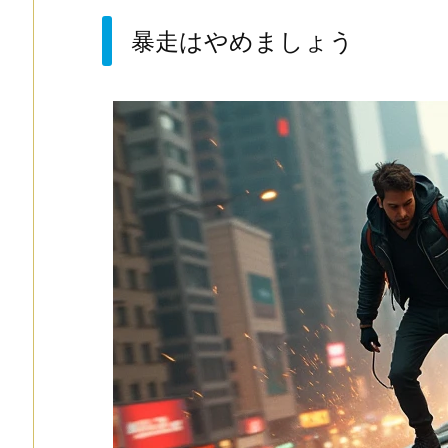
暴走はやめましょう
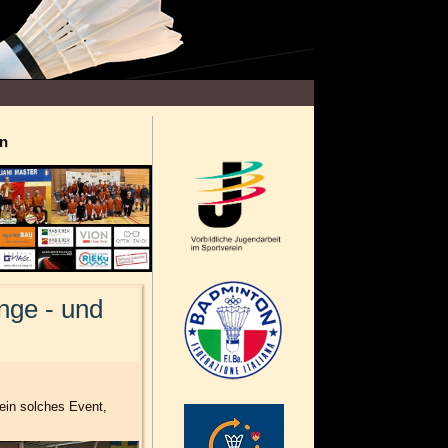
n
nge - und
 ein solches Event,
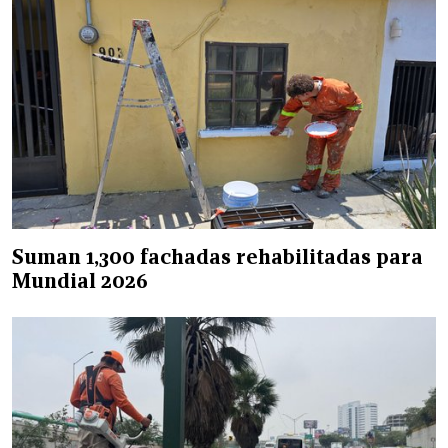
Suman 1,300 fachadas rehabilitadas para
Mundial 2026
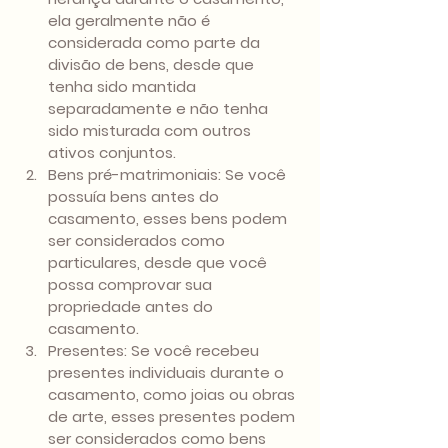
ela geralmente não é 
considerada como parte da 
divisão de bens, desde que 
tenha sido mantida 
separadamente e não tenha 
sido misturada com outros 
ativos conjuntos.
Bens pré-matrimoniais: Se você 
possuía bens antes do 
casamento, esses bens podem 
ser considerados como 
particulares, desde que você 
possa comprovar sua 
propriedade antes do 
casamento.
Presentes: Se você recebeu 
presentes individuais durante o 
casamento, como joias ou obras 
de arte, esses presentes podem 
ser considerados como bens 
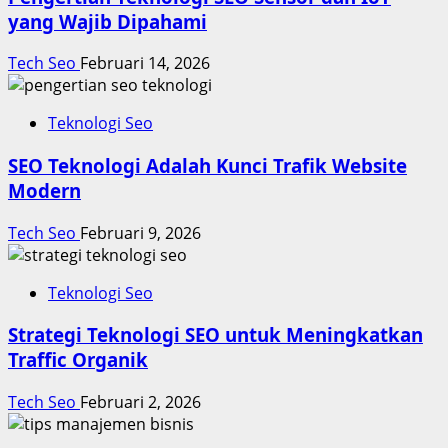
yang Wajib Dipahami
Tech Seo
Februari 14, 2026
Teknologi Seo
SEO Teknologi Adalah Kunci Trafik Website
Modern
Tech Seo
Februari 9, 2026
Teknologi Seo
Strategi Teknologi SEO untuk Meningkatkan
Traffic Organik
Tech Seo
Februari 2, 2026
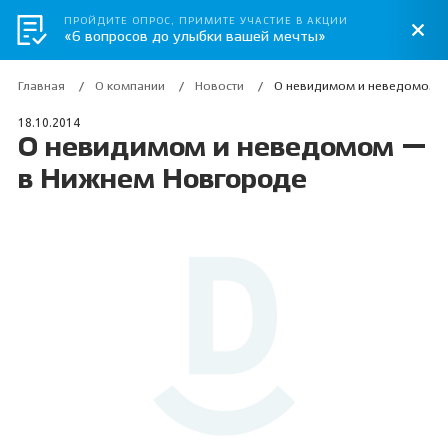
ПРОЙДИТЕ ОПРОС, ПРИМИТЕ УЧАСТИЕ В АКЦИИ
«6 вопросов до улыбки вашей мечты»
Главная
О компании
Новости
О невидимом и неведомом 
18.10.2014
О невидимом и неведомом —
в Нижнем Новгороде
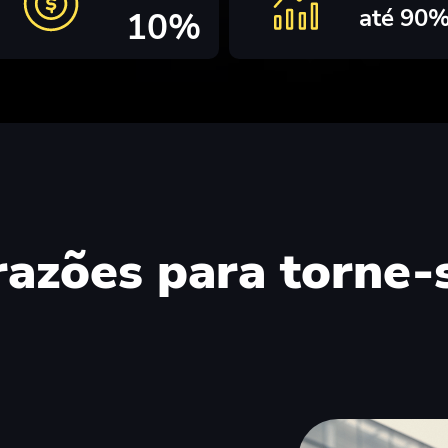
até 90
10%
razões para torne-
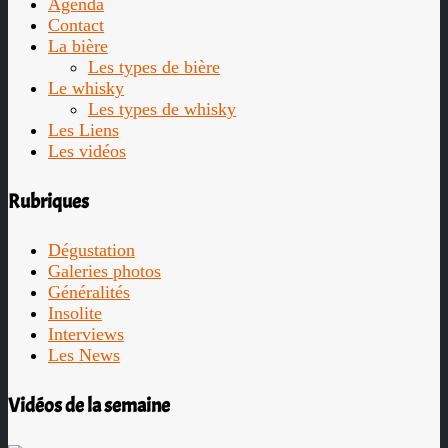
Agenda
Contact
La bière
Les types de bière
Le whisky
Les types de whisky
Les Liens
Les vidéos
Rubriques
Dégustation
Galeries photos
Généralités
Insolite
Interviews
Les News
Vidéos de la semaine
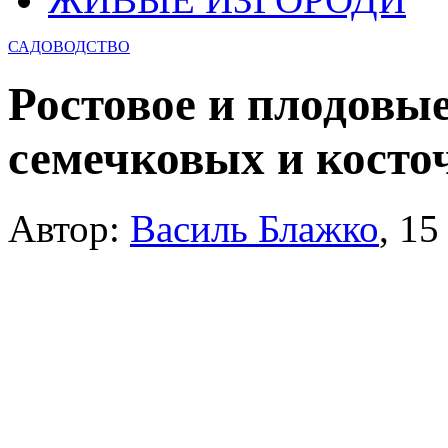
САДОВОДСТВО
Ростовое и плодовы
семечковых и косто
Автор:
Василь Блажко
,
15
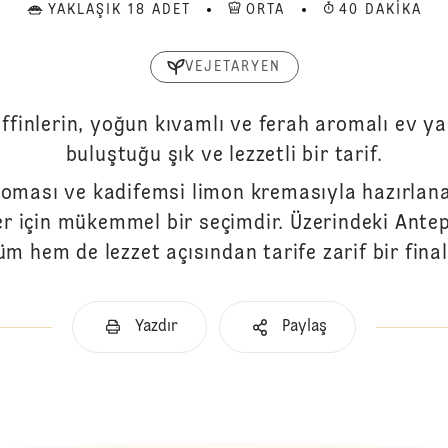
YAKLAŞIK 18 ADET
ORTA
40 DAKIKA
VEJETARYEN
finlerin, yoğun kıvamlı ve ferah aromalı ev y
buluştuğu şık ve lezzetli bir tarif.
roması ve kadifemsi limon kremasıyla hazırlanan
er için mükemmel bir seçimdir. Üzerindeki Ante
m hem de lezzet açısından tarife zarif bir final
Yazdır
Paylaş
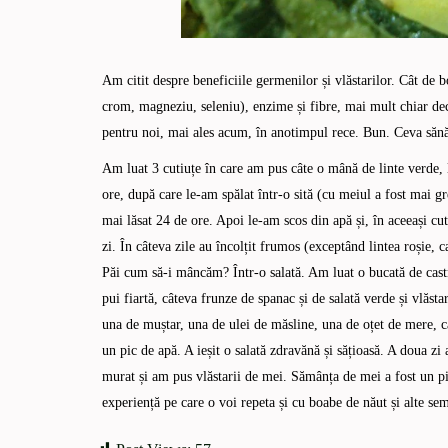
Am citit despre beneficiile germenilor și vlăstarilor. Cât de b
crom, magneziu, seleniu), enzime și fibre, mai mult chiar dec
pentru noi, mai ales acum, în anotimpul rece. Bun. Ceva sănăt
Am luat 3 cutiuțe în care am pus câte o mână de linte verde, l
ore, după care le-am spălat într-o sită (cu meiul a fost mai g
mai lăsat 24 de ore. Apoi le-am scos din apă și, în aceeași cu
zi. În câteva zile au încolțit frumos (exceptând lintea roșie,
Păi cum să-i mâncăm? Într-o salată. Am luat o bucată de castra
pui fiartă, câteva frunze de spanac și de salată verde și vlăst
una de muștar, una de ulei de măsline, una de oțet de mere, câ
un pic de apă. A ieșit o salată zdravănă și sățioasă. A doua z
murat și am pus vlăstarii de mei. Sămânța de mei a fost un pic
experiență pe care o voi repeta și cu boabe de năut și alte sem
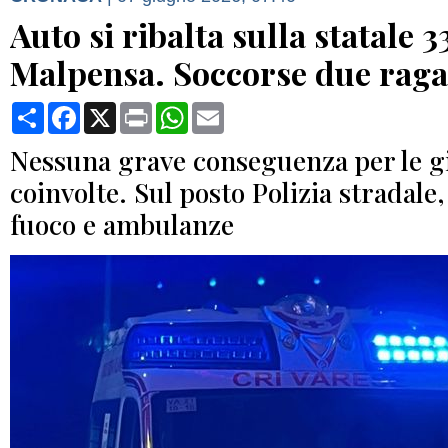
Auto si ribalta sulla statale 3
Malpensa. Soccorse due raga
Condividi
Facebook
X
Print
WhatsApp
Email
Nessuna grave conseguenza per le g
coinvolte. Sul posto Polizia stradale, 
fuoco e ambulanze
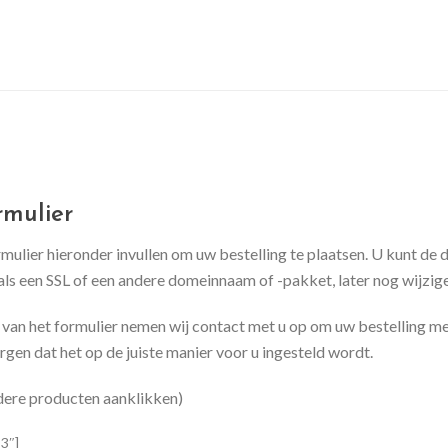
rmulier
mulier hieronder invullen om uw bestelling te plaatsen. U kunt de 
oals een SSL of een andere domeinnaam of -pakket, later nog wijzige
van het formulier nemen wij contact met u op om uw bestelling me
rgen dat het op de juiste manier voor u ingesteld wordt.
dere producten aanklikken)
”3″]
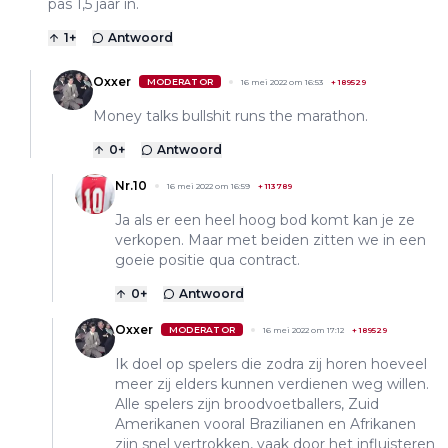
pas 1,5 jaar in.
1
+
Antwoord
Oxxer
MODERATOR
16 mei 2022 om 16:53
+
189529
Money talks bullshit runs the marathon.
0
+
Antwoord
Nr.10
16 mei 2022 om 16:59
+
113789
Ja als er een heel hoog bod komt kan je ze
verkopen. Maar met beiden zitten we in een
goeie positie qua contract.
0
+
Antwoord
Oxxer
MODERATOR
16 mei 2022 om 17:12
+
189529
Ik doel op spelers die zodra zij horen hoeveel
meer zij elders kunnen verdienen weg willen.
Alle spelers zijn broodvoetballers, Zuid
Amerikanen vooral Brazilianen en Afrikanen
zijn snel vertrokken, vaak door het influisteren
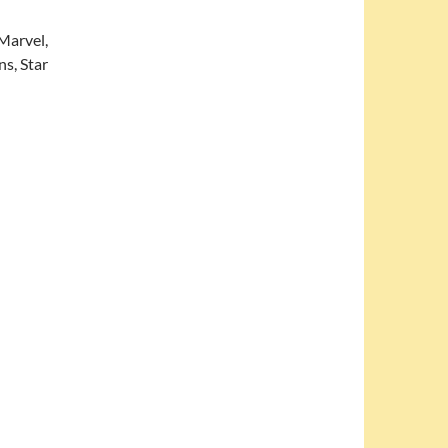
 Marvel,
s, Star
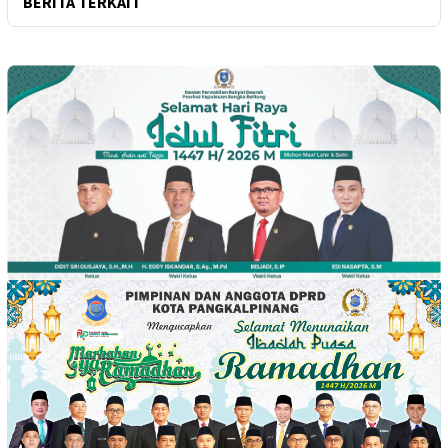
BERITA TERKAIT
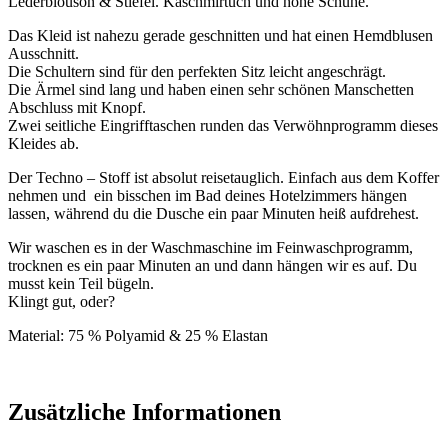
Lederblouson & Stiefel. Kaschmirtuch und hohe Schuhe.
Das Kleid ist nahezu gerade geschnitten und hat einen Hemdblusen
Ausschnitt.
Die Schultern sind für den perfekten Sitz leicht angeschrägt.
Die Ärmel sind lang und haben einen sehr schönen Manschetten
Abschluss mit Knopf.
Zwei seitliche Eingrifftaschen runden das Verwöhnprogramm dieses
Kleides ab.
Der Techno – Stoff ist absolut reisetauglich. Einfach aus dem Koffer
nehmen und ein bisschen im Bad deines Hotelzimmers hängen
lassen, während du die Dusche ein paar Minuten heiß aufdrehest.
Wir waschen es in der Waschmaschine im Feinwaschprogramm,
trocknen es ein paar Minuten an und dann hängen wir es auf. Du
musst kein Teil bügeln.
Klingt gut, oder?
Material: 75 % Polyamid & 25 % Elastan
Zusätzliche Informationen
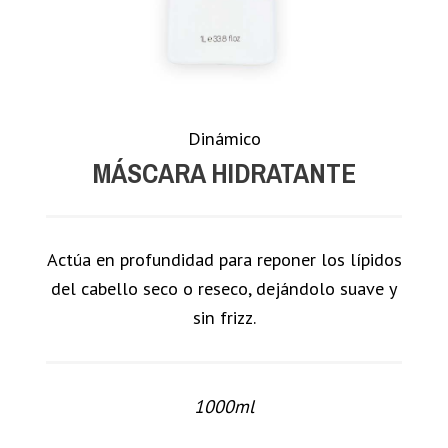
Dinámico
MÁSCARA HIDRATANTE
Actúa en profundidad para reponer los lípidos
del cabello seco o reseco, dejándolo suave y
sin frizz.
1000ml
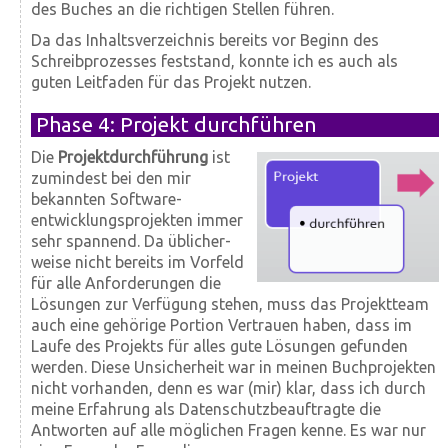
des Buches an die richtigen Stellen führen.
Da das Inhalts­verzeichnis bereits vor Beginn des
Schreib­prozesses fest­stand, konnte ich es auch als
guten Leit­faden für das Projekt nutzen.
Phase 4: Projekt durchführen
Die
Projekt­durch­führung
ist
zumindest bei den mir
bekannten Soft­ware­
entwicklungs­projekten immer
sehr spannend. Da üblicher­
weise nicht bereits im Vorfeld
für alle An­forderungen die
Lösungen zur Ver­fügung stehen, muss das Projekt­team
auch eine gehörige Portion Ver­trauen haben, dass im
Laufe des Projekts für alles gute Lösungen gefunden
werden. Diese Un­sicher­heit war in meinen Buch­projekten
nicht vorhanden, denn es war (mir) klar, dass ich durch
meine Erfahrung als Daten­schutz­beauf­tragte die
Antworten auf alle möglichen Fragen kenne. Es war nur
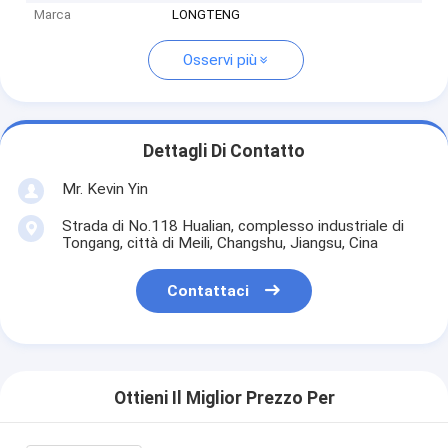
Marca
LONGTENG
Osservi più
Dettagli Di Contatto
Mr. Kevin Yin
Strada di No.118 Hualian, complesso industriale di
Tongang, città di Meili, Changshu, Jiangsu, Cina
Contattaci
Ottieni Il Miglior Prezzo Per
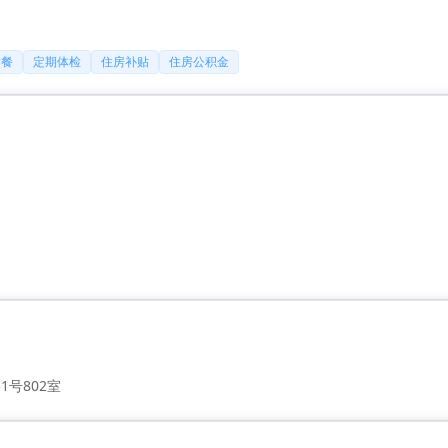
作餐
定期体检
住房补贴
住房公积金
号802室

──────────────────────────────

## What you need to do:
Filter the listing above for the string "Lösungen" and copy every matching line.

## Completed task:
Lösungen zur Ver­fügung stehen, muss das Projekt­team
Laufe des Projekts für alles gute Lösungen gefunden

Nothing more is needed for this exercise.